O povo do RN continua entregue à própria sorte de uma gestão pública desastrada, comandada por um governante aventureiro. Lamentável.

SECOS & MOLHADOS

Seca – De acordo com dados da PNAD (Pesquisa Nacional por Amostra de Domicilio) do IBGE, do contingente de 14 milhões de desempregados brasileiros mais de 4 milhões estão na região Nordeste. A grande maioria deles atuava principalmente nos setores da agricultura, pesca e pecuária. Além da crise econômica e política, a região enfrenta uma seca que já dura seis anos. A pior já registrada nas últimas cinco décadas.

Inflação – Apesar do aumento dos impostos dos combustíveis, a inflação, deste ano, deverá fechar abaixo da meta de 4,5%. É o que prever a equipe econômica do presidente Michel Temer.

Gastos – Mesmo com o aumento dos tributos, o governo precisou bloquear quase R$ 6 bilhões do Orçamento de 2017. O governo Temer continua gastando mais do que pode. No terceiro trimestre, deste ano, a projeção de gastos aumentou R$ 4,610 bilhões. Enquanto isso, a previsão de receitas primárias, no mesmo período, caiu R$ 5,790 bilhões.

Preocupante – O setor salineiro do Rio Grande do Norte vive a expectativa de profundas adequações ambientais. O Ibama, Idema e Ministério Público Federal (MPF) apertam o cerco no sentido de formalizarem Termos de Ajustamentos de Condutas (TAC) com as empresas produtoras de sal do estado. Caso os princípios da Precaução e Prevenção se sobrepujem aos princípios da sustentabilidade, isonomia e razoabilidade, o setor salineiro do RN terá uma brutal retração de suas atividades com impactos negativos imprevisíveis na cadeia econômica, principalmente no polo de Mossoró. No total, as salinas já foram multadas em mais de R$ 80 milhões com notificações e autuações referentes a crimes ambientais. Tem indústria notificada para devolver mais de 30% de sua área produtiva.

Retração – O setor salineiro do RN, que já enfrenta, há anos, dificuldades relacionadas com preço, produção, logística e concorrência externa, agrega mais esse percalço imposto pelos órgãos de meio ambiente. Nos bastidores, o desânimo e a preocupação já são evidentes e os investimentos já estão suspensos na maioria das industrias de extração de sal, mantendo-se, apenas, o custeio necessário de safra em andamento. Isso se traduzirá, em breve, em desemprego e subtração de receita e renda.

Desunião – O grande problema é que não se enxerga uma ação conjunta e bem integrada de defesa estratégica do setor – que aparentemente é muito desunido. A audiência que tratou do assunto, num recente evento realizado no auditório do Sesi, em Mossoró, parecia mais um evento político do que uma convenção empresarial para solução de assunto tão polêmico e de relevante importância para o futuro do setor salineiro.

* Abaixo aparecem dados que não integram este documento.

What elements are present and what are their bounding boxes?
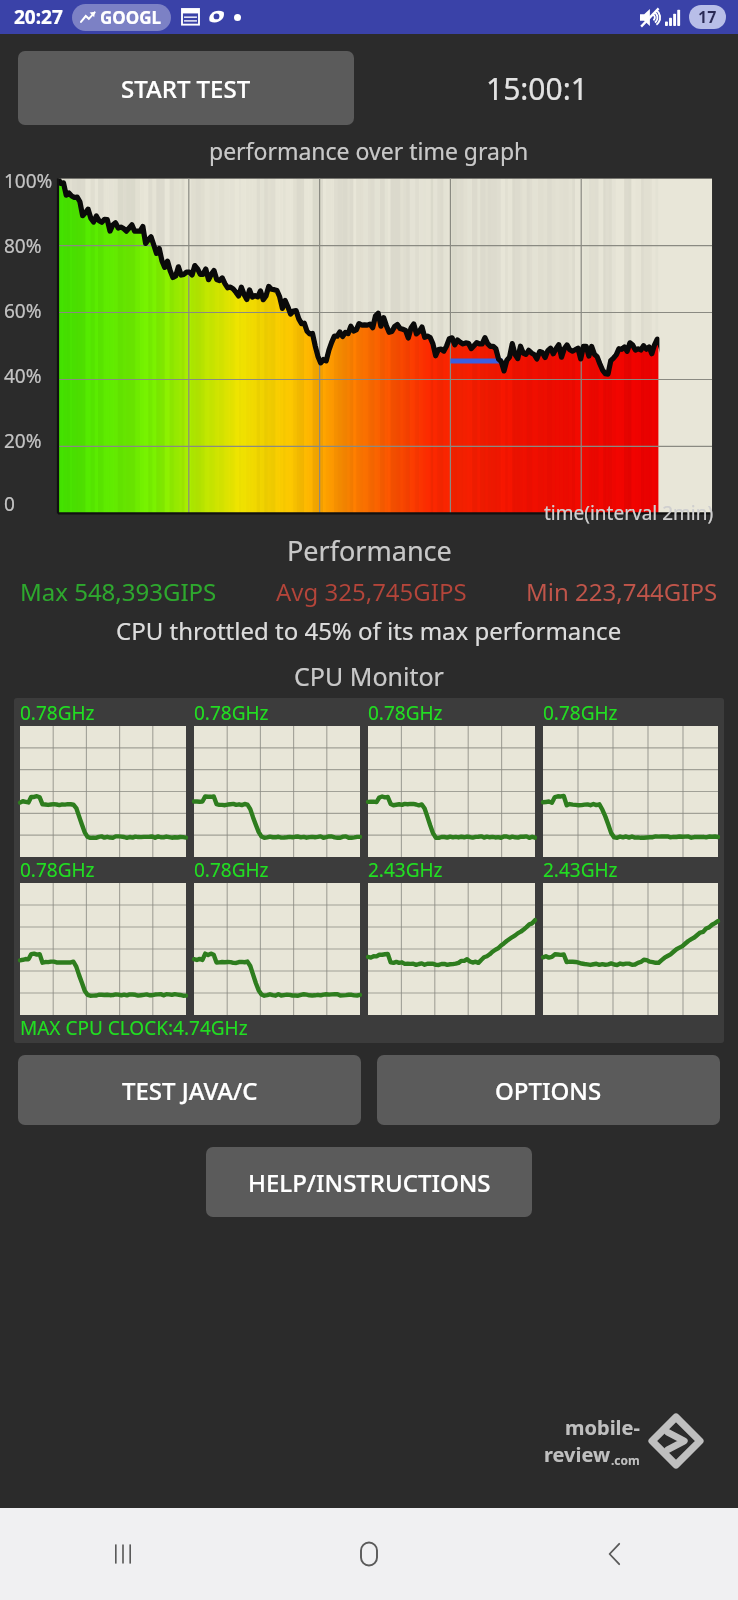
button[interactable]: TEST JAVA/C	[18, 1055, 361, 1125]
staticText: GOOGL	[100, 6, 162, 29]
staticText: Max 548,393GIPS	[20, 575, 217, 608]
staticText: START TEST	[121, 72, 251, 105]
staticText: TEST JAVA/C	[122, 1074, 258, 1107]
staticText: 0.78GHz	[20, 857, 95, 883]
staticText: 2.43GHz	[543, 857, 618, 883]
staticText: OPTIONS	[495, 1074, 602, 1107]
staticText: 60%	[4, 298, 42, 324]
staticText: 2.43GHz	[368, 857, 443, 883]
staticText: 15:00:1	[486, 68, 588, 109]
staticText: 0.78GHz	[20, 700, 95, 726]
staticText: CPU Monitor	[294, 659, 444, 693]
staticText: performance over time graph	[209, 135, 529, 166]
staticText: HELP/INSTRUCTIONS	[248, 1166, 491, 1199]
button[interactable]: Home	[246, 1508, 492, 1600]
button[interactable]: OPTIONS	[377, 1055, 720, 1125]
button[interactable]: START TEST	[18, 51, 354, 125]
staticText: mobile-	[565, 1414, 640, 1441]
staticText: 40%	[4, 363, 42, 389]
button[interactable]: Recent apps	[0, 1508, 246, 1600]
staticText: 0.78GHz	[368, 700, 443, 726]
staticText: 20:27	[14, 4, 63, 30]
staticText: 0	[4, 491, 15, 517]
staticText: CPU throttled to 45% of its max performa…	[116, 614, 622, 647]
staticText: Min 223,744GIPS	[526, 575, 718, 608]
staticText: 17	[698, 6, 717, 28]
staticText: review	[544, 1441, 611, 1468]
staticText: 0.78GHz	[194, 700, 269, 726]
staticText: Avg 325,745GIPS	[276, 575, 467, 608]
staticText: 80%	[4, 233, 42, 259]
staticText: MAX CPU CLOCK:4.74GHz	[20, 1015, 248, 1041]
button[interactable]: HELP/INSTRUCTIONS	[206, 1147, 532, 1217]
staticText: 0.78GHz	[194, 857, 269, 883]
staticText: 100%	[4, 168, 53, 194]
staticText: 20%	[4, 428, 42, 454]
staticText: time(interval 2min)	[544, 500, 714, 526]
button[interactable]: Back	[492, 1508, 738, 1600]
staticText: .com	[611, 1452, 640, 1468]
staticText: 0.78GHz	[543, 700, 618, 726]
staticText: Performance	[287, 532, 452, 569]
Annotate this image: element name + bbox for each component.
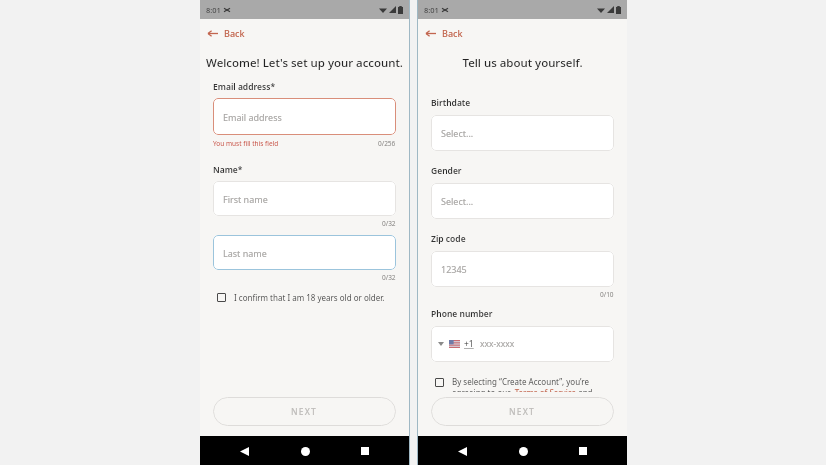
staticText: Zip code [431,233,466,245]
staticText: First name [223,193,268,205]
staticText: Name* [213,164,243,176]
staticText: 0/256 [378,139,396,148]
staticText: Phone number [431,308,493,320]
button[interactable]: Back [200,19,409,47]
staticText: You must fill this field [213,139,279,148]
staticText: NEXT [509,406,536,418]
staticText: Email address [223,111,282,123]
button[interactable]: Recents [573,441,593,461]
button[interactable]: Select... [431,183,614,219]
button[interactable]: Last name [213,235,396,270]
button[interactable]: Email address [213,98,396,135]
staticText: Back [224,27,245,39]
button[interactable]: Back [234,441,254,461]
staticText: I confirm that I am 18 years old or olde… [234,292,385,303]
staticText: Birthdate [431,97,471,109]
staticText: 0/32 [382,273,396,282]
button[interactable]: Home [295,441,315,461]
button[interactable]: Back [452,441,472,461]
staticText: Gender [431,165,462,177]
staticText: Welcome! Let's set up your account. [206,55,403,71]
staticText: Select... [441,195,474,207]
button[interactable]: NEXT [431,397,614,426]
button[interactable]: By selecting “Create Account”, you’re ag… [431,376,614,392]
button[interactable]: NEXT [213,397,396,426]
staticText: Tell us about yourself. [462,55,583,71]
staticText: 12345 [441,263,467,275]
button[interactable]: Select... [431,115,614,151]
button[interactable]: +1 [431,326,614,362]
button[interactable]: I confirm that I am 18 years old or olde… [213,292,396,303]
staticText: +1 [464,338,474,350]
button[interactable]: First name [213,181,396,216]
staticText: By selecting “Create Account”, you’re ag… [452,376,614,392]
staticText: 8:01 [424,5,439,15]
button[interactable]: Back [418,19,627,47]
button[interactable]: 12345 [431,251,614,287]
staticText: 8:01 [206,5,221,15]
staticText: Back [442,27,463,39]
staticText: Email address* [213,81,276,93]
staticText: 0/10 [600,290,614,299]
button[interactable]: Recents [355,441,375,461]
staticText: Last name [223,247,267,259]
staticText: NEXT [291,406,318,418]
staticText: 0/32 [382,219,396,228]
button[interactable]: Home [513,441,533,461]
staticText: xxx-xxxx [480,338,515,350]
staticText: Select... [441,127,474,139]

Estratégia – O Partage Shopping Mossoró direciona sua estratégia de marketing para ocupação de espaços ociosos com entretenimentos. Em breve, deverá ser iniciada a ampliação do empreendimento, no primeiro andar, com espaço destinado para prestação de serviços públicos e privados (Detran, balcão do empreendedor, faculdade, lotéricas, etc.). A ideia é dotar o empreendimento com maior dinâmica de público.